Statistics, Facts and Figures Regarding Lupus

Information About Lupus

Lupus causes pain in the joints.
Lupus causes pain in the joints. Terry Vine/Getty Images

How many people get lupus? And how many die of the disease? And what’s the medical cost of having the disease? Basically, what are some key statistics about lupus?
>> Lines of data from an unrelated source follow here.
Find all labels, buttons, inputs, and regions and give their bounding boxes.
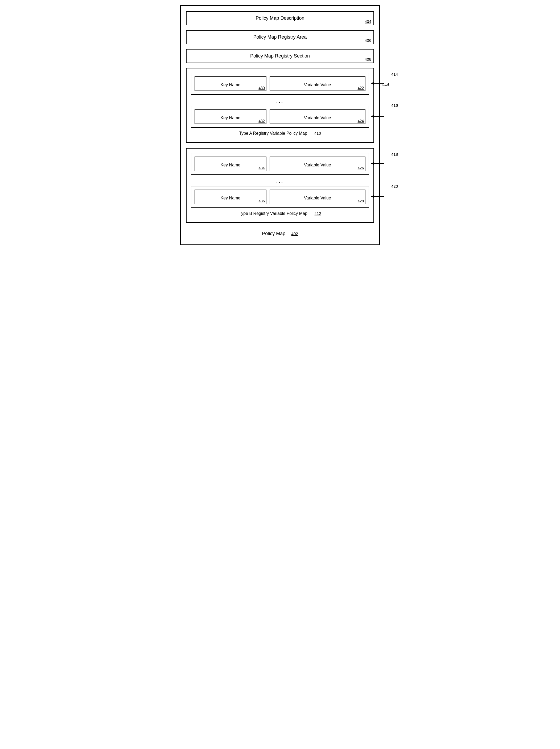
type-a-row2-value-label: Variable Value	[304, 115, 331, 120]
svg-marker-5	[371, 162, 373, 165]
type-a-row1-arrow	[369, 81, 385, 86]
type-b-row1-key-label: Key Name	[221, 163, 241, 168]
type-b-row2-box: Key Name 436 Variable Value 428	[191, 186, 369, 208]
type-a-row1-value-box: Variable Value 422	[270, 77, 365, 91]
type-a-box: Key Name 430 Variable Value 422 414	[186, 68, 374, 143]
type-b-row2-key-box: Key Name 436	[195, 190, 266, 204]
type-a-side-ref-416: 416	[391, 103, 398, 108]
type-b-row1-value-ref: 426	[358, 166, 364, 170]
type-a-label: Type A Registry Variable Policy Map 410	[191, 131, 369, 136]
type-a-row1-key-box: Key Name 430	[195, 77, 266, 91]
type-b-row2-arrow	[369, 194, 385, 199]
svg-marker-1	[371, 82, 373, 85]
type-a-side-ref-414: 414	[391, 72, 398, 77]
type-a-row2-value-box: Variable Value 424	[270, 109, 365, 124]
type-b-label: Type B Registry Variable Policy Map 412	[191, 211, 369, 216]
type-b-dots: ...	[191, 178, 369, 184]
policy-map-registry-area-box: Policy Map Registry Area 406	[186, 30, 374, 44]
type-a-row1-key-label: Key Name	[221, 83, 241, 87]
type-a-dots: ...	[191, 98, 369, 104]
type-b-row1-key-box: Key Name 434	[195, 156, 266, 171]
type-b-row1-box: Key Name 434 Variable Value 426	[191, 153, 369, 175]
type-b-row2-key-ref: 436	[258, 199, 264, 203]
svg-marker-7	[371, 195, 373, 198]
type-a-row1-value-ref: 422	[358, 86, 364, 90]
policy-map-registry-section-label: Policy Map Registry Section	[192, 53, 368, 59]
type-a-row1-box: Key Name 430 Variable Value 422	[191, 73, 369, 95]
type-b-row2-key-label: Key Name	[221, 196, 241, 200]
type-b-side-ref-418: 418	[391, 152, 398, 156]
type-a-ref: 410	[314, 131, 321, 135]
policy-map-bottom-ref: 402	[292, 231, 298, 236]
type-a-row2-key-box: Key Name 432	[195, 109, 266, 124]
type-b-ref: 412	[315, 211, 321, 216]
type-a-row2-value-ref: 424	[358, 119, 364, 123]
type-b-box: Key Name 434 Variable Value 426	[186, 148, 374, 223]
type-b-row2-value-ref: 428	[358, 199, 364, 203]
type-a-row2-key-label: Key Name	[221, 115, 241, 120]
policy-map-registry-section-box: Policy Map Registry Section 408	[186, 49, 374, 63]
description-ref: 404	[365, 19, 371, 24]
policy-map-description-box: Policy Map Description 404	[186, 11, 374, 25]
type-b-row1-value-box: Variable Value 426	[270, 156, 365, 171]
type-a-row2-key-ref: 432	[258, 119, 264, 123]
policy-map-outer-box: Policy Map Description 404 Policy Map Re…	[180, 5, 380, 245]
type-b-row1-key-ref: 434	[258, 166, 264, 170]
policy-map-bottom-label: Policy Map	[262, 231, 285, 236]
type-b-side-ref-420: 420	[391, 184, 398, 189]
type-a-row2-arrow	[369, 114, 385, 119]
type-b-row1-value-label: Variable Value	[304, 163, 331, 168]
type-a-row1-key-ref: 430	[258, 86, 264, 90]
registry-section-ref: 408	[365, 57, 371, 62]
type-a-row1-value-label: Variable Value	[304, 83, 331, 87]
policy-map-registry-area-label: Policy Map Registry Area	[192, 34, 368, 40]
type-b-row2-value-box: Variable Value 428	[270, 190, 365, 204]
policy-map-description-label: Policy Map Description	[192, 16, 368, 21]
type-b-row2-value-label: Variable Value	[304, 196, 331, 200]
svg-marker-3	[371, 115, 373, 118]
registry-area-ref: 406	[365, 38, 371, 43]
type-a-row2-box: Key Name 432 Variable Value 424	[191, 106, 369, 128]
type-b-row1-arrow	[369, 161, 385, 166]
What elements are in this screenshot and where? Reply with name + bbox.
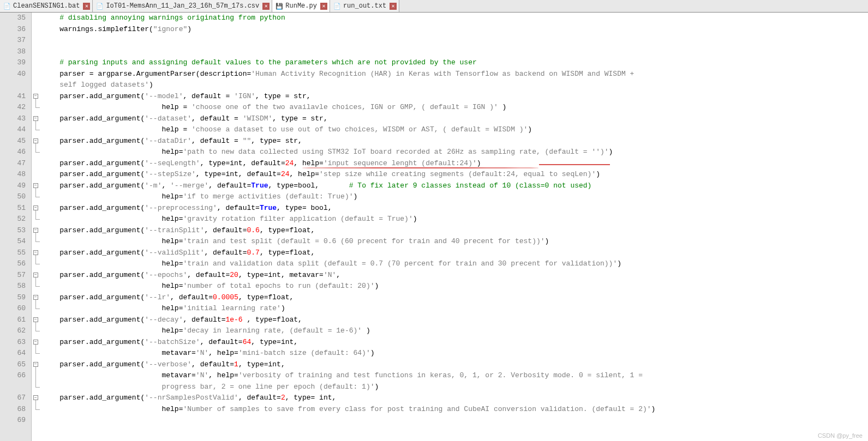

Indeed, what are the key statistics, those numbers we should all be able to recite when someone asks about this disease? If you’re asked the same by someone unfamiliar with lupus, we hope that this article, citing statistics gathered from the Lupus Foundation of America (LFA), will help prepare you.

About Lupus

  • Approximately 1.5 million Americans have a form of lupus.
  • Systemic lupus erythematosus cases: 70% of total lupus cases.
  • Of individuals diagnosed with lupus, 90% are women.
  • Eighty percent of people develop lupus between 15 and 45 years of age.
  • Lupus is two to three times more prevalent among people of color.
  • Chance of a parent or sibling having or developing lupus: 20%.

Diagnosing the Disease

  • A survey from the LFA discovered that more than 50% of respondents suffered for more than four years before their lupus was properly diagnosed.
  • For most people sampled in this same survey, it took trips to three physicians to get the correct diagnosis and nearly half of these people were properly diagnosed by a rheumatologist.

Living with Lupus

  • While the number of deaths attributed to lupus have been on the rise during the last 20 years, it is not known whether this represents an actual increase in mortality or just better identification and reporting of the illness.
  • Most people with lupus will live a normal life span, due to improved diagnosis and treatment.
  • Two-thirds of lupus patients in a LFA study reported complete or partial loss of income due to complications of their disease.
  • Annual average cost to provide medical treatment for a person with lupus: $6,000 to $10,000, with some treatment costing several thousand dollars a month.
  • Primary support network for lupus patients -- family and friends.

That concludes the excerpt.